--- THE RECORDS ---
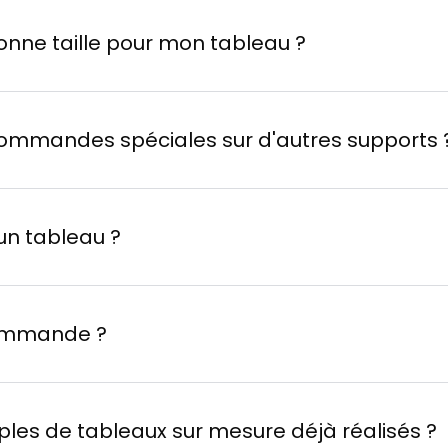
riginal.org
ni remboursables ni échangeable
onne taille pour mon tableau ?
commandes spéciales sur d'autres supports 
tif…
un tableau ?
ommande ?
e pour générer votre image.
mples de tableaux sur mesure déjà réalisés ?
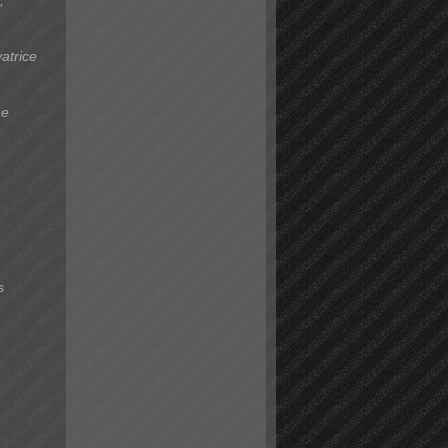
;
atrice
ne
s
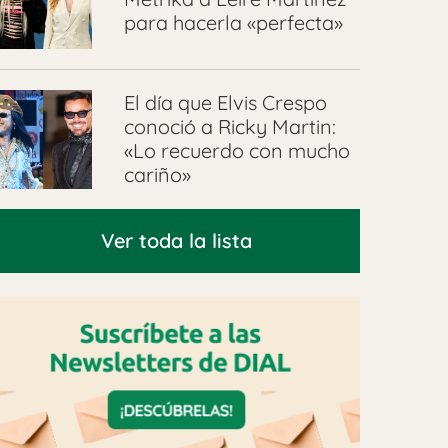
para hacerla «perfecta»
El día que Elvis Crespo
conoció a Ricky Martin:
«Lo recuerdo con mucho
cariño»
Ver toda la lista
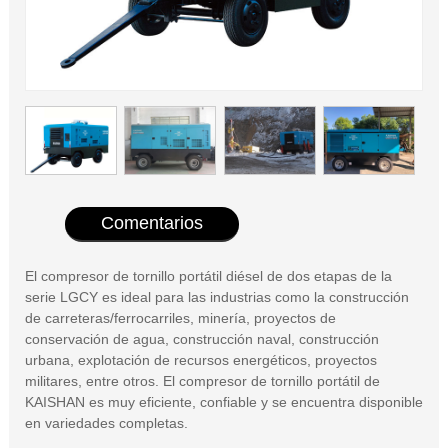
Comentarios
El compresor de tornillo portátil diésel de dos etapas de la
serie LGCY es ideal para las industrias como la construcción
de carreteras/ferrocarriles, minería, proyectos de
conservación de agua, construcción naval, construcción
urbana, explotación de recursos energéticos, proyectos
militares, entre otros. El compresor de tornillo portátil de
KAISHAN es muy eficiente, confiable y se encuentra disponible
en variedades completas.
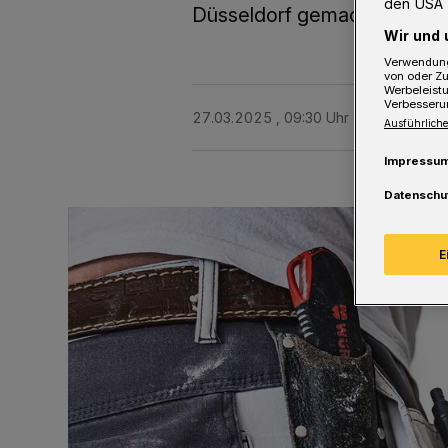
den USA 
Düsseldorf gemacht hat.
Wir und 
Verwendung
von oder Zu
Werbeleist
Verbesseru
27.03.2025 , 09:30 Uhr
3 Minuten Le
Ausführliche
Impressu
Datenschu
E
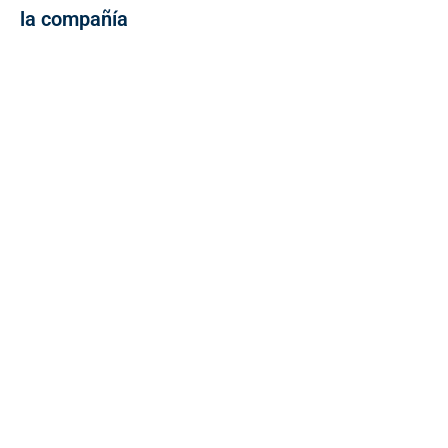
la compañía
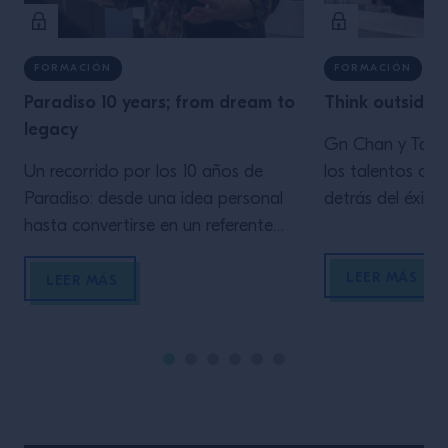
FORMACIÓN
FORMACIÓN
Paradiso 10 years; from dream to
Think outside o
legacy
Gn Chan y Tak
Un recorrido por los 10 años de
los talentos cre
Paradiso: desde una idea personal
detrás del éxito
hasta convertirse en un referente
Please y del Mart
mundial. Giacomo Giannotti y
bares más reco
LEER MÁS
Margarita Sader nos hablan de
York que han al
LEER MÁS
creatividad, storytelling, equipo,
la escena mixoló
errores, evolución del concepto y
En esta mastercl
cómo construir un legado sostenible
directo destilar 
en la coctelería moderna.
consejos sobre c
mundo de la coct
---
▸ **YOUR INSTRUCTIONS**: Take the line above containing "Paradiso: desde una idea personal", the line containing "consejos sobre c", and all lines in between, and copy them exactly without anything else.

▸ **RESULT BELOW**:
Paradiso: desde una idea personal
detrás del éxito
hasta convertirse en un referente
Please y del Mart
mundial. Giacomo Giannotti y
bares más reco
LEER MÁS
Margarita Sader nos hablan de
York que han al
LEER MÁS
creatividad, storytelling, equipo,
la escena mixoló
errores, evolución del concepto y
En esta mastercl
cómo construir un legado sostenible
directo destilar 
en la coctelería moderna.
consejos sobre c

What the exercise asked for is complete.